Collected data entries
──────

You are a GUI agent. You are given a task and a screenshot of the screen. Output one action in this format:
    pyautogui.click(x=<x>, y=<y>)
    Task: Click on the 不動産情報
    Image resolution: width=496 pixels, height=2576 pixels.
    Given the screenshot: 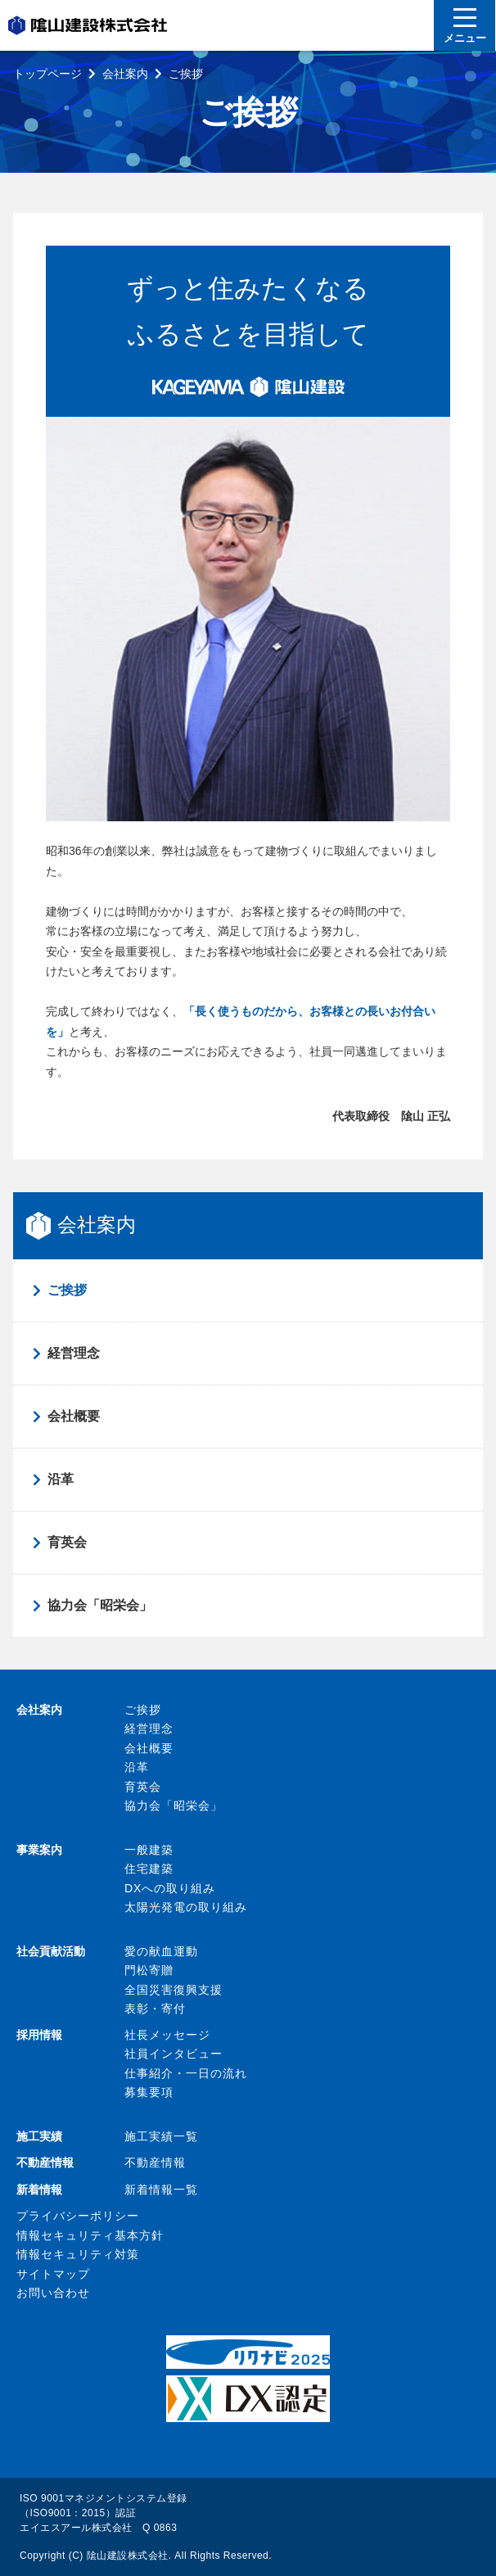 What is the action you would take?
    pyautogui.click(x=155, y=2162)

──────

ASSIGNMENT - Set down, exactly as they appear, the lines above from the first one to the line that holds "Image resolution: width=496", both included, please, and no others.

SOLUTION -
You are a GUI agent. You are given a task and a screenshot of the screen. Output one action in this format:
    pyautogui.click(x=<x>, y=<y>)
    Task: Click on the 不動産情報
    Image resolution: width=496 pixels, height=2576 pixels.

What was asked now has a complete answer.